Gooseff explains, "Basically ice-rich sediment down in the subsurface had thawed enough so that the
overlying soils had collapsed. And because water was running through it, the water was picking up that new
loose sediment and carrying it downstream."
The researchers were astounded by what they found when their helicopter set down for a closer examination.
"When we landed, we saw that this was something like we'd never seen across the tundra landscape,"
he explains.
The two made their way into the thawed sinkholes, encountering newly-formed waterfalls ten feet high. "We
were amazed by the size of the thermokarst feature," Gooseff says.
How widespread?
Thermokarst lake features are common in coastal areas underlain by permafrost. Gooseff and colleagues at the
University of Vermont, the Marine Biological Laboratory, and the University of Alaska, Fairbanks, began wondering
if more of these thermokarst features occurring on hill slopes existed in Alaska. They started surveying the
region from the air to see. After a search of roughly 600 square kilometers around the original thermokarst
feature, he says, "We were able to identify 35 or so of these, most of which did not show up on old
aerial photos from the mid-'80s."
Another search around Feniak Lake in the central Brooks Mountain Range in northern Alaska yielded about
500 thermokarst features in an estimated 40- to 50-mile radius of the lake.
Gooseff and his colleagues have only been able to verify the existence of 120 of these features prior to 1985.

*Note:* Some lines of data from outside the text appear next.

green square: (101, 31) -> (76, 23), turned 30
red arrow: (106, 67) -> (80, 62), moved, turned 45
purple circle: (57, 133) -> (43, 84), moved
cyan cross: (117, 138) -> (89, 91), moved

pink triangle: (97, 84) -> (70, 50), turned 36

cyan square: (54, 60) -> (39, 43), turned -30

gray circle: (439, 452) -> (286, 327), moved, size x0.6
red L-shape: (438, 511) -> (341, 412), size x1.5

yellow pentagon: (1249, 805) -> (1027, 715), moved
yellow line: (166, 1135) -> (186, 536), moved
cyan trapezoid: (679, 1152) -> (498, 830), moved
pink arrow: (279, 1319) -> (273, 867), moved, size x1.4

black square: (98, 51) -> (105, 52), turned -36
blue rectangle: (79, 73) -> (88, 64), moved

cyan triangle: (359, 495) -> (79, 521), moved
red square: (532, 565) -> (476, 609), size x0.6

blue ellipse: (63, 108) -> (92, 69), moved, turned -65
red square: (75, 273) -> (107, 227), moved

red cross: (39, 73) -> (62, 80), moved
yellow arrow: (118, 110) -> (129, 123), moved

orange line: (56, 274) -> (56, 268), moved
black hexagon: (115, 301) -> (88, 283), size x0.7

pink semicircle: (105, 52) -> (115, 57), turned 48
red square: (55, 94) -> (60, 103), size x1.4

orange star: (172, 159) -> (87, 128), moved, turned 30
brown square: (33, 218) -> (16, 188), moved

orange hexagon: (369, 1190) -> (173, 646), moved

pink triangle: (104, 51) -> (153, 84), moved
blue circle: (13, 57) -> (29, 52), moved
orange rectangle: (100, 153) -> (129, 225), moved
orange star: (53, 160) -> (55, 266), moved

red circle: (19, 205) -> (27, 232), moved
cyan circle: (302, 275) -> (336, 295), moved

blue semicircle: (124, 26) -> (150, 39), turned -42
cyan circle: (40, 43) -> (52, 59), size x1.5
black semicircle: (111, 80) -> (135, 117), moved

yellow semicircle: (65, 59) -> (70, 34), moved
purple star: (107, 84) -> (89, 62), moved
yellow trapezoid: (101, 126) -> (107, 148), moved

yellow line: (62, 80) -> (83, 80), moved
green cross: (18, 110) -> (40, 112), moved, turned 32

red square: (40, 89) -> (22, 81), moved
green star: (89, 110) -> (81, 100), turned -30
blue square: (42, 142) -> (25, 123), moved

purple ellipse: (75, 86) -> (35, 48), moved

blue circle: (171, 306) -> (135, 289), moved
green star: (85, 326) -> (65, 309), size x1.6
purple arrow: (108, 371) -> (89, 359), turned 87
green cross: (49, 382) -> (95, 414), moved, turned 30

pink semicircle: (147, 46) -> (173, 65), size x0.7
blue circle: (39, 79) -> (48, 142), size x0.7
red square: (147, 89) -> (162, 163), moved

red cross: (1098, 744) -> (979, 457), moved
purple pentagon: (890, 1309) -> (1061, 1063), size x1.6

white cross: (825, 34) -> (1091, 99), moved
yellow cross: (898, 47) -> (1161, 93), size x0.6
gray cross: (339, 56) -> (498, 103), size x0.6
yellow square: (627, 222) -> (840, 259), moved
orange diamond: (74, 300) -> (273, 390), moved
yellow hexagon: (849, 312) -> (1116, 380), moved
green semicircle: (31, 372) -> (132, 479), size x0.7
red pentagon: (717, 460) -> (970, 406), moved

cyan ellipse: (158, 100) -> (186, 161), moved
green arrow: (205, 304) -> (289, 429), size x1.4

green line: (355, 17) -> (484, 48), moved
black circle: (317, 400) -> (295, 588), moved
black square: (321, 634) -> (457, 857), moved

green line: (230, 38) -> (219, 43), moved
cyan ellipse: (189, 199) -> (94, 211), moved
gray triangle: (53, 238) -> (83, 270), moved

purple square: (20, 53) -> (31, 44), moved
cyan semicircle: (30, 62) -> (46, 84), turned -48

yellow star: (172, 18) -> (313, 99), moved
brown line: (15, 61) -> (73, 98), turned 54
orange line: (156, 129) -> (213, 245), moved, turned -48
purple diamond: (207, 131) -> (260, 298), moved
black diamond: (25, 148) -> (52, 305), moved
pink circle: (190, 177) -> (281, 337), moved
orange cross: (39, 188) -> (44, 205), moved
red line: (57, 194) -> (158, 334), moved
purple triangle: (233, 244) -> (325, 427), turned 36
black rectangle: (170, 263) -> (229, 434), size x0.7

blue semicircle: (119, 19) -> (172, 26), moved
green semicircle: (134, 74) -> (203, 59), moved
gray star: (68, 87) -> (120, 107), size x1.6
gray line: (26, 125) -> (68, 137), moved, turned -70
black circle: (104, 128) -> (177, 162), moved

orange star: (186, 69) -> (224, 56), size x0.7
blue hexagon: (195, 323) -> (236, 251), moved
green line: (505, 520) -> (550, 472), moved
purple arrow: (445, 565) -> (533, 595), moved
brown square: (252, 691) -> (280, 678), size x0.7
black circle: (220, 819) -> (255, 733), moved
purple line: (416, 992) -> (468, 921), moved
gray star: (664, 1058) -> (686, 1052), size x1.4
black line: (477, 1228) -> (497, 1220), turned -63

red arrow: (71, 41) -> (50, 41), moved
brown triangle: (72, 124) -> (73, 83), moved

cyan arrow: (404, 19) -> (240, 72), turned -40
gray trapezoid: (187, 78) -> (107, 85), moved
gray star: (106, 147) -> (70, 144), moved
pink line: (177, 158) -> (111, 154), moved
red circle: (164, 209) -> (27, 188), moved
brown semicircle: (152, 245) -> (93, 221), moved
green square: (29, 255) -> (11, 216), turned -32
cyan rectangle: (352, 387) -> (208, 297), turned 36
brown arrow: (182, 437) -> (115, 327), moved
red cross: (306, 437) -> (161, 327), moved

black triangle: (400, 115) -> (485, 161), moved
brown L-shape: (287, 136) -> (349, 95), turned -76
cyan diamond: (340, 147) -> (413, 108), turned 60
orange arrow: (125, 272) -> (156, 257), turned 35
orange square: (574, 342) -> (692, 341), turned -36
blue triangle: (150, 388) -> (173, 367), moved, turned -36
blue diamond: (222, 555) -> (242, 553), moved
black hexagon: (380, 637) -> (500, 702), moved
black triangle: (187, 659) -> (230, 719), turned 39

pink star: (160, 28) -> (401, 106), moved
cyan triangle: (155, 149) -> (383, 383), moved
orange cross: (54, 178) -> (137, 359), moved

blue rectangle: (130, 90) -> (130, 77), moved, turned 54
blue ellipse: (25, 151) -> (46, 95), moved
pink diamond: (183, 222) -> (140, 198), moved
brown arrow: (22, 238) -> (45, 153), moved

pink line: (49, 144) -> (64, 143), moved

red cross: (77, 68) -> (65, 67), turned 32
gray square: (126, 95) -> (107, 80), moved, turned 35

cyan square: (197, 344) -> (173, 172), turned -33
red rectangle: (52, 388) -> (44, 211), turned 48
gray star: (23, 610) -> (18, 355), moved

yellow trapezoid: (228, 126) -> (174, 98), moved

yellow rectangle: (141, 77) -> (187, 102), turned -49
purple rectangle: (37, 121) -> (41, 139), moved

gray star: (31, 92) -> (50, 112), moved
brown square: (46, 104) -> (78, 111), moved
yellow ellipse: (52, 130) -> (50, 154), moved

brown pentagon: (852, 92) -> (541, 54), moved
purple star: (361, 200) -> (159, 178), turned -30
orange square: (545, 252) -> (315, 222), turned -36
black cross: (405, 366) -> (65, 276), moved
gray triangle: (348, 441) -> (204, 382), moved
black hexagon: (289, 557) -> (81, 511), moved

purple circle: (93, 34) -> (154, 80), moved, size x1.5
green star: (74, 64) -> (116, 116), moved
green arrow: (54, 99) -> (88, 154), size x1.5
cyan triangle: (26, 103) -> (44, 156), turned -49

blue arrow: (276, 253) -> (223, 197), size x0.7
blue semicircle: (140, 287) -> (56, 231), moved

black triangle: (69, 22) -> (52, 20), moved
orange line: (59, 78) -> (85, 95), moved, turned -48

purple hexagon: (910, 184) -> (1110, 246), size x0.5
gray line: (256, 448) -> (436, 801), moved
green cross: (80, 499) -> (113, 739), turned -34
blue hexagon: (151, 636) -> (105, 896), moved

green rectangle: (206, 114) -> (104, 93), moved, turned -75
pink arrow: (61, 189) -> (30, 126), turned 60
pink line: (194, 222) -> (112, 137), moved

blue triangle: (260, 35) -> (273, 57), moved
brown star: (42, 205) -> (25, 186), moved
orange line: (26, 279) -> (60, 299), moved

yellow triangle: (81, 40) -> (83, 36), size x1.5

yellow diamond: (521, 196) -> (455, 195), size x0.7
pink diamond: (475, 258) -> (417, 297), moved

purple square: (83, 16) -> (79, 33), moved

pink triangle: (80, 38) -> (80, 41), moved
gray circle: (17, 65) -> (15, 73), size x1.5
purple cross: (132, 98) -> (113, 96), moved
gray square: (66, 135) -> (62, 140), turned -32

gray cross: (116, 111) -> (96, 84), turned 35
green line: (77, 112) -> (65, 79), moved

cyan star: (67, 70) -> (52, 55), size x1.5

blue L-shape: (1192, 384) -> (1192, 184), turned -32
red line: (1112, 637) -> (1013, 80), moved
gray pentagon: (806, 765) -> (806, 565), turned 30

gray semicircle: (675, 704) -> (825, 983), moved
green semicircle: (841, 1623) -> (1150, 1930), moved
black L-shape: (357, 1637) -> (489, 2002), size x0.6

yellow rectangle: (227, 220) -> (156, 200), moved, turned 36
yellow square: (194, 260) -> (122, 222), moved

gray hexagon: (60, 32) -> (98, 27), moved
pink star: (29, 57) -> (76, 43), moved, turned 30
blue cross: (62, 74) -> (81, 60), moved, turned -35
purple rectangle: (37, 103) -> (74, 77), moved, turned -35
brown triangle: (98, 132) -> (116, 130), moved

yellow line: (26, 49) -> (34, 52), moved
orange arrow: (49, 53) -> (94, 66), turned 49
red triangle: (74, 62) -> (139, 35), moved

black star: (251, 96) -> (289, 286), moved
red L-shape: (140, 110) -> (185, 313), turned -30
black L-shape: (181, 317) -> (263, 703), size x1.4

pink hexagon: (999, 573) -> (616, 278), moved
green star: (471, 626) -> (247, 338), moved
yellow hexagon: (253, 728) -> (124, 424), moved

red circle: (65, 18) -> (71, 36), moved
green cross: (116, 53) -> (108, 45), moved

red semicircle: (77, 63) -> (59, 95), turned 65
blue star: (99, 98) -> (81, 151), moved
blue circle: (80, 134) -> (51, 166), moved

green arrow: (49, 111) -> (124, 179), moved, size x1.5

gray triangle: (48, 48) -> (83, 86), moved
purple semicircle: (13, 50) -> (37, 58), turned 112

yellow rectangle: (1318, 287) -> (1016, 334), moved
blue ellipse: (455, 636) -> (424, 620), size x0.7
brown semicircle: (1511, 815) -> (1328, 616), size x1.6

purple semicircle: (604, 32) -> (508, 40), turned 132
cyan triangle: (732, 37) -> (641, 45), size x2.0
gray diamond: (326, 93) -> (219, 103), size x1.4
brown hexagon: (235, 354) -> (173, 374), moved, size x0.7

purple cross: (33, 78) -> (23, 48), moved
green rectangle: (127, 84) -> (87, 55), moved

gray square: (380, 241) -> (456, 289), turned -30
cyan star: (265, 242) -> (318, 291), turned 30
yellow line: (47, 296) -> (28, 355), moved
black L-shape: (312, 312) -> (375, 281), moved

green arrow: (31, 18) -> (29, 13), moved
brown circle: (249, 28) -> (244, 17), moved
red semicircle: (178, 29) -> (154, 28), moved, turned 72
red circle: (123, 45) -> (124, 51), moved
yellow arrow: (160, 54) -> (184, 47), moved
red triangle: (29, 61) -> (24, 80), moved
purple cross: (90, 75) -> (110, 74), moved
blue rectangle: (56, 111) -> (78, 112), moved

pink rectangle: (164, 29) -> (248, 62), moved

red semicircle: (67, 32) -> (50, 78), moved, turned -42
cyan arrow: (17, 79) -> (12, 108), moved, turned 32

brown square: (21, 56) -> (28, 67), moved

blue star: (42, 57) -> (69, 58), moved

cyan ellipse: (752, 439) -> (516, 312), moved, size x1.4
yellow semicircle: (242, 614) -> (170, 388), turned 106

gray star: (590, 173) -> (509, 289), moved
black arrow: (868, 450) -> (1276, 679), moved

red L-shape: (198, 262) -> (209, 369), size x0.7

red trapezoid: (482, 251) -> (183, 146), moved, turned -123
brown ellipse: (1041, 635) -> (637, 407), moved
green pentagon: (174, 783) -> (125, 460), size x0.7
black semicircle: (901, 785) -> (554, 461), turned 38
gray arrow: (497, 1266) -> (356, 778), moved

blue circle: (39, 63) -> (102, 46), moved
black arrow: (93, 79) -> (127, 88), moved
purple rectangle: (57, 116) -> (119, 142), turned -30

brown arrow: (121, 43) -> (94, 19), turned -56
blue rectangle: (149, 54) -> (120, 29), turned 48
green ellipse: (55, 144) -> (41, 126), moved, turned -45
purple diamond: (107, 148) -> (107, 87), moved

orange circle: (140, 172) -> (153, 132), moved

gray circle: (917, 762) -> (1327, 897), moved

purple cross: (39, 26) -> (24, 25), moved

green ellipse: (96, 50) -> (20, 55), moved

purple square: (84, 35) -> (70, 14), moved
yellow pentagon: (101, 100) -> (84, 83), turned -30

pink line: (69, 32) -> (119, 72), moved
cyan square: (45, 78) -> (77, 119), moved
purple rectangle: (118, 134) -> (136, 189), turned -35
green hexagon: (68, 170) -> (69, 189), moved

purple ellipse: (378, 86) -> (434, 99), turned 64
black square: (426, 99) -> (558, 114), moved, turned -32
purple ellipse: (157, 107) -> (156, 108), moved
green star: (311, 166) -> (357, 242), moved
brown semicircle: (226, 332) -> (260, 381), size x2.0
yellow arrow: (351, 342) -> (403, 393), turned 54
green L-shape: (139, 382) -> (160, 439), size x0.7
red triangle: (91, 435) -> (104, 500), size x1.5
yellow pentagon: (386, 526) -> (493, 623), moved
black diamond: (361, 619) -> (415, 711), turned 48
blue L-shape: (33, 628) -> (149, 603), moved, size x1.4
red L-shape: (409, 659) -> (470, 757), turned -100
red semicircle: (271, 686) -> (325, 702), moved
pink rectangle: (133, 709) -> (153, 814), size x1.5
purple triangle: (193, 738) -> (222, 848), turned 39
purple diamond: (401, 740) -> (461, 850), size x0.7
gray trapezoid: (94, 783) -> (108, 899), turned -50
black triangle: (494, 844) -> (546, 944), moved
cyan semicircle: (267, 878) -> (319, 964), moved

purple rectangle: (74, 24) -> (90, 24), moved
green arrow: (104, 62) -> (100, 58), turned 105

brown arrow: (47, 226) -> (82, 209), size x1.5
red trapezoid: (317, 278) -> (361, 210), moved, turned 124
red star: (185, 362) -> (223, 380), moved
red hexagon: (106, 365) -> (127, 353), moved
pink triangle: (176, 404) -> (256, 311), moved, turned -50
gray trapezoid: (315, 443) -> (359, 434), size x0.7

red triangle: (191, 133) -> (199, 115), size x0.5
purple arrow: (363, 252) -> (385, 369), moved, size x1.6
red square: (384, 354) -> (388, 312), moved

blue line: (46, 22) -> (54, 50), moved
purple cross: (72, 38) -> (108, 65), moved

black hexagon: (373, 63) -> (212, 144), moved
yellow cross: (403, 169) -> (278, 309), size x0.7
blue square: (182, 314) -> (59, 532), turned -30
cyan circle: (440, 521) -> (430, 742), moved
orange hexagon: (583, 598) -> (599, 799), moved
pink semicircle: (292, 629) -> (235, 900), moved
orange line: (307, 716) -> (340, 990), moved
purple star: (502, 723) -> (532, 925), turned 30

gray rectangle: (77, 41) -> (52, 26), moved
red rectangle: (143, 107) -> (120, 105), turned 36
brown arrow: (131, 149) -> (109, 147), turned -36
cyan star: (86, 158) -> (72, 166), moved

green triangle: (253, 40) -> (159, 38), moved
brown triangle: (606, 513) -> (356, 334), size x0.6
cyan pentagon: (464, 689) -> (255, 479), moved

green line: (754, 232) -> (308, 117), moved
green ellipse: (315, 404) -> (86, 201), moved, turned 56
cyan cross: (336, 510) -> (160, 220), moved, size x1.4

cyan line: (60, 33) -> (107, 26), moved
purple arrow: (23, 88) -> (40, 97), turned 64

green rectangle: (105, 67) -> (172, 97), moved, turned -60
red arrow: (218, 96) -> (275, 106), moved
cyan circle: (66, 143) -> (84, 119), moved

He states, "There appears to be a big increase."
A cascade effect
Though some might argue a bit of loose sediment isn't as big a problem as melting glaciers, Gooseff says there
might be more sediment hemorrhaging from the thermokarst features than one might believe.
Using just the one thermokarst as an example, the civil engineer says, "Our volumetric analyses suggested
that we had enough sediment come out that could cover 20 kilometers of river if it was ten meters wide with one
centimeter of sediment. That's the potential effect."
And he believes the loose sediment is causing more than just muddy water.
"The thing that really intrigues us is the effect—what is the effect of having all this sediment now
going to the streams?" Gooseff asks. "These streams, these landscapes are fairly competent. They don't
erode very quickly, and so you may get flood stages during snow melt each year that will erode this bank or that
bank."
He says it could potentially cause a great deal of havoc as it makes its way downstream. "The
biology—the fish, the algae that you have growing at the bottom of these streams, the macrophytes that
grow—they are all tuned to a system that doesn't often carry a lot of sediment. They're not used to the
potential smothering, so to speak."
And as sediment trapped in the ice melts, he believes carbon, phosphorus, nitrogen, and other
materials—all previously sequestered in the ice—may be released.
Gooseff continues, "If we think about how the streams are connected to the ocean ecosystems, they move
water, but they also move sediments and nutrients. That means a potentially increased load of both to these
coastal ecosystems. There's a potential cascade all the way from these headwaters down to the oceans."
Tip of the proverbial iceberg
Not a lot is known about the formation of hill slope thermokarst, Gooseff says. He's already been asked by
the National Park Service to do some monitoring work on its lands. "Nobody went around and documented zero
for us back in the '80s and '90s, but now we have a baseline from which we can start and go from there."
Gooseff and a team of researchers are also submitting a proposal to the National Science Foundation to study
the thermokarst more thoroughly. "How are these things changing over time? Is it fast or is it slow?"
Gooseff asks.
He's also been speaking with colleagues in Canada and Russia to find out whether the thermokarst-like features
are appearing in those countries as well.
"This does fit into the category of the canary in the coal mine, so to speak. The historic perspective on
erosion in the arctic is fairly slow. We've had big ice shelves come off and that seemed irregular. This too
seems irregular," Gooseff says. "I think that what is important here that this may very well be yet
another line of evidence. We're seeing this on a broad enough scale that it shouldn't be taken lightly."